This year has been definietly a new year for me. Perhaps, because I realized many things
that was happening in my life that was so wrong. I didn't have self-confidence. i let people
get to me psycologically therefore making me look down on myself.
Recently, I heard from my theo prof that suffering comes from the imagination but the feeling
of suffering was very real. If one is suffering one must think that others have felt the same
way, but if you see someone suffering you should treat is as a unique feeling. I guess my
other classmates didn't care about this topic, but i really was taken aback by what she said.
It was the truth. All my suffering are based on my imagination. I always hear my friends
complementing other people and somehow I got to the point that i always see other people as
greater than me. This was not real because I am no lesser than them. My mispersception made
suffer. I was too optimistic of other people and too pessimistic of myself.
I remember after high school I promised myself to never be affected of what others think of
me, but i guess it was a hypocrital thought for me. It was stupid. A person would never be
not affected by others because whether we hide it or not, we do have a heart. I thought I
was finally proud of myself but in reality I was not. I was continuously trying to reach up
to the standards that other people specially the people who i like romantically. If he
complains that I'm too conservative, I try my best not to be. If he says that I'm not sweet
enough, I try to get sweet and thoughtful.

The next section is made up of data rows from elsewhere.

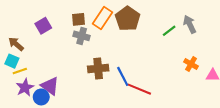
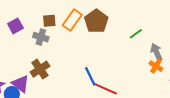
gray arrow: (190, 24) -> (156, 52), moved
gray cross: (82, 36) -> (41, 37), moved
brown cross: (98, 68) -> (40, 69), moved, turned -30

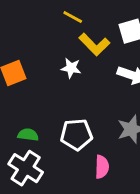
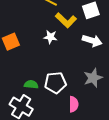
green semicircle: (28, 135) -> (31, 84), moved

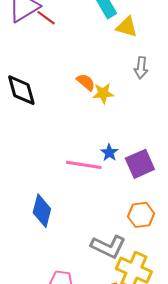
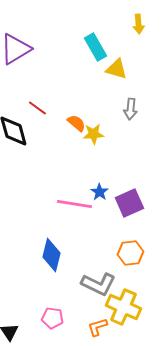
red line: (46, 18) -> (37, 108), moved
blue diamond: (42, 211) -> (51, 255), moved

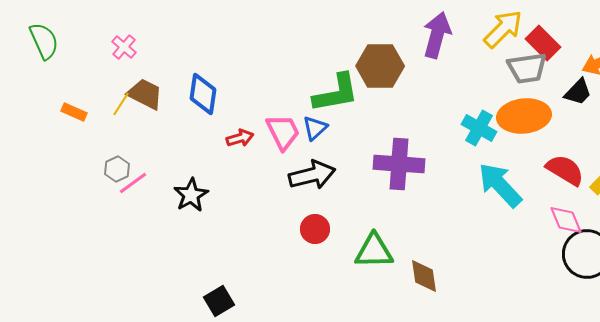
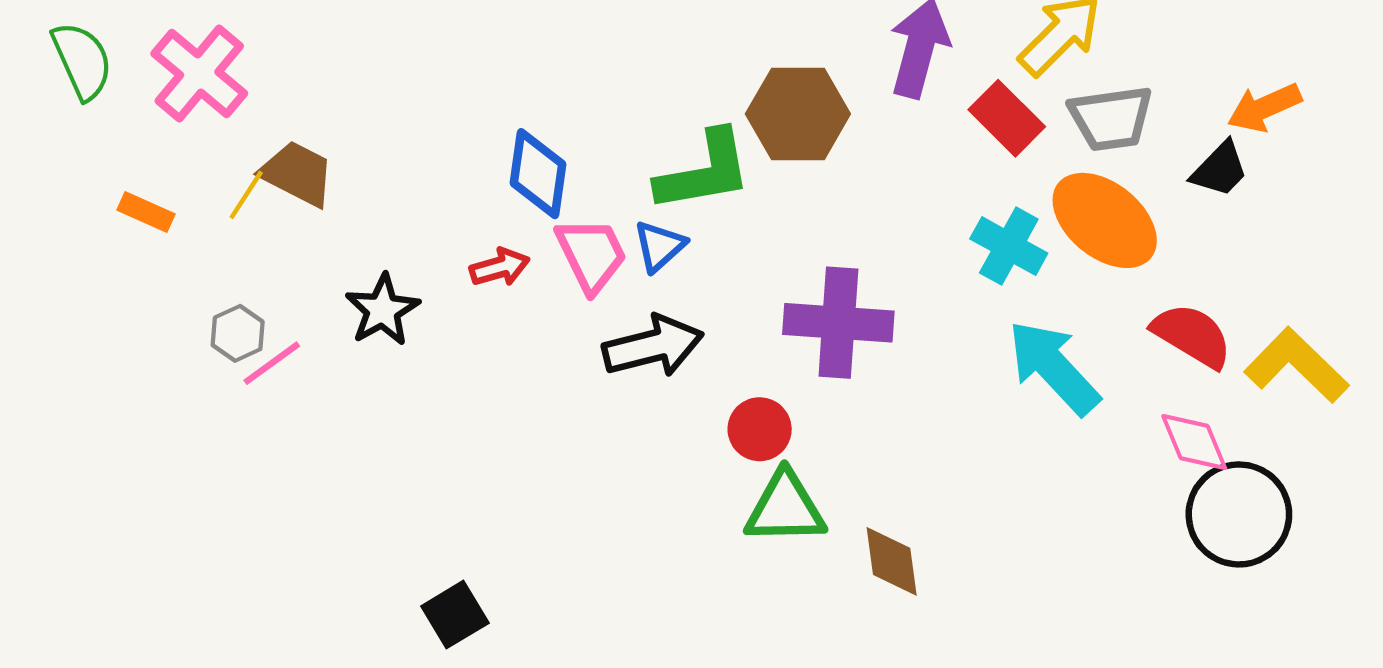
red rectangle: (543, 43) -> (1007, 118), moved
pink cross: (124, 47) -> (199, 73), moved, size x1.8
blue diamond: (203, 94) -> (538, 174), moved
orange ellipse: (524, 116) -> (1105, 220), turned 45
black star: (191, 195) -> (382, 310), moved
red circle: (315, 229) -> (760, 429), moved

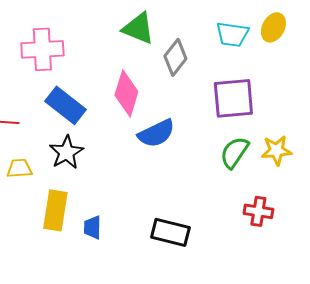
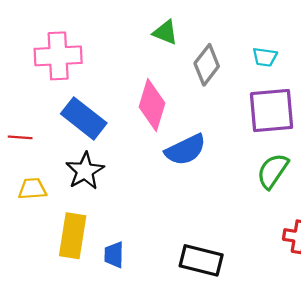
green triangle: (138, 28) -> (165, 32), size x0.7
cyan trapezoid: (232, 34) -> (265, 57), moved, size x0.7

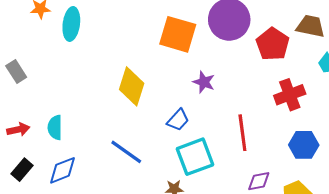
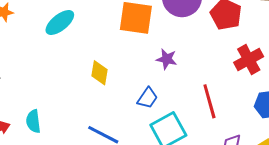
cyan ellipse: (71, 24) -> (60, 22), moved, turned 52
yellow diamond: (132, 86) -> (100, 73), size x0.7

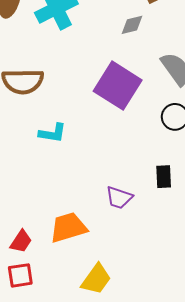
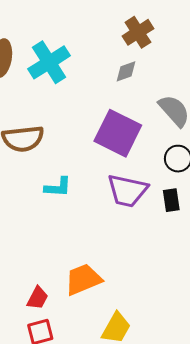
black rectangle: (164, 177) -> (171, 200), moved
purple trapezoid: (119, 198) -> (127, 191), moved, size x1.5

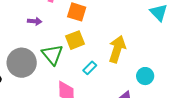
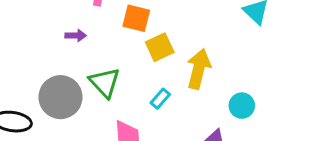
yellow square: (75, 40) -> (160, 47), moved

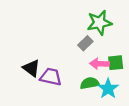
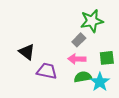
pink arrow: (99, 64) -> (77, 59), moved
black triangle: (31, 68) -> (27, 52), moved

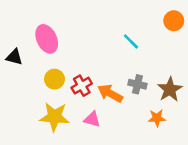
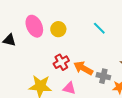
yellow circle: (54, 79) -> (58, 29), moved
gray cross: (137, 84) -> (103, 76), moved

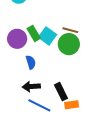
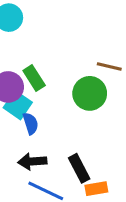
brown line: (70, 30) -> (109, 67), moved
cyan square: (48, 36) -> (18, 105), moved

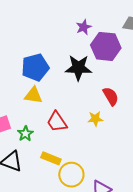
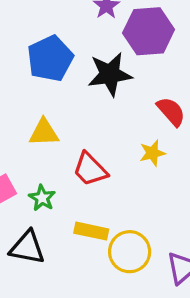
blue pentagon: (35, 67) -> (50, 59), moved

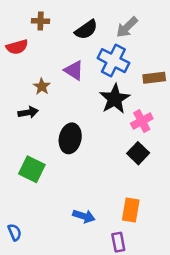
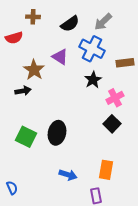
brown star: (42, 86) -> (34, 70), size x1.5
black star: (115, 99) -> (93, 80), size x0.7
black ellipse: (70, 138) -> (57, 133), moved

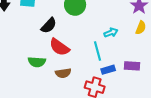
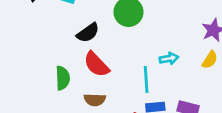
green semicircle: (37, 62) -> (63, 78), turned -108

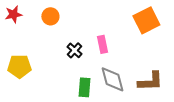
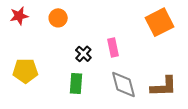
green rectangle: (84, 87) -> (76, 83), moved

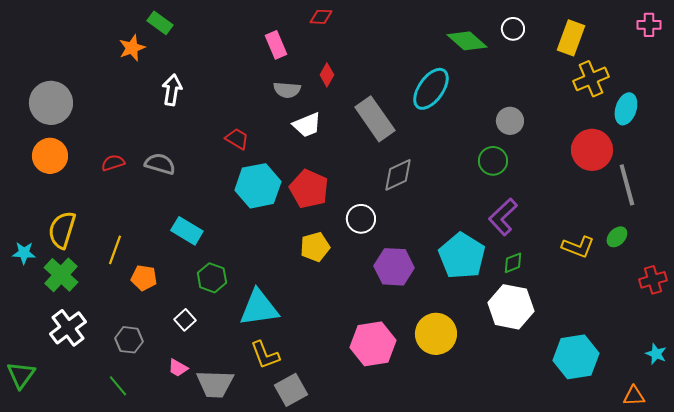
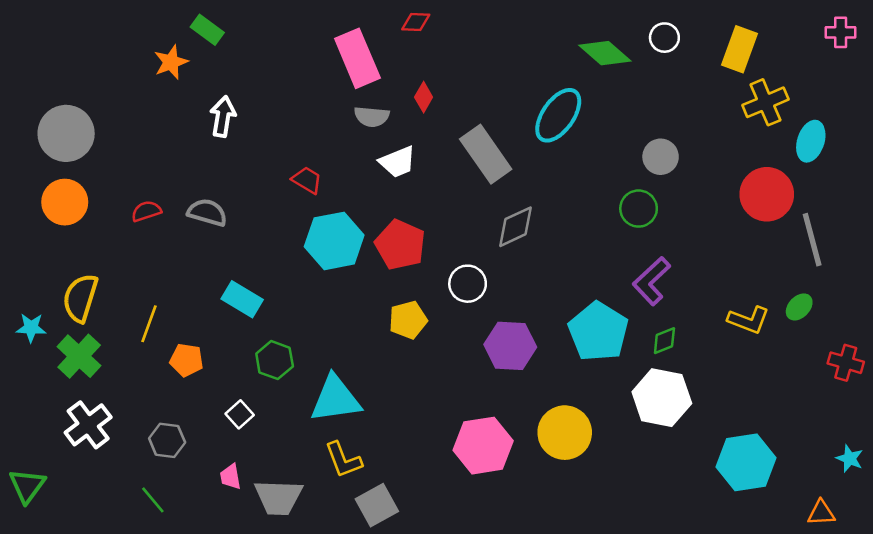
pink rectangle: (276, 45) -> (357, 58), size x1.6
red cross: (653, 280) -> (846, 363), turned 32
pink trapezoid: (178, 368) -> (231, 477), turned 50

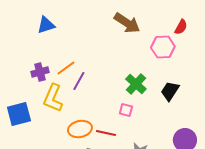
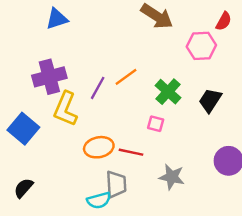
orange line: (66, 68) -> (126, 77), moved
purple cross: (40, 72) -> (49, 77), size x1.5
blue square: (19, 114) -> (23, 129), turned -35

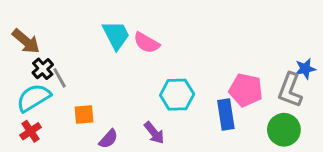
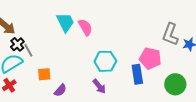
pink semicircle: (147, 43) -> (85, 27), turned -150
gray L-shape: (290, 90) -> (170, 34), moved
purple arrow: (154, 133) -> (99, 86), moved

This was so wrong. I was losing my identity that I loved. I thought that I was just
compromising because I thought that he was right. I didn't stop to think if it was for the
good of me. Sure, our relationship would get better but I would be losing who I was. I
don't blame that person though. I blame myself for being too insecure of myself. i should've
fought for myself. I should have considered myself first if I was what he thought me to be.
I am so pathetic.
My insecurities of what I am is one of my greatest weakness. Maybe because I was never
complimented in my family? No, it's another excuse. I'm just weak minded. I will not make
role models of others anymore. I will build myself to be my own role model.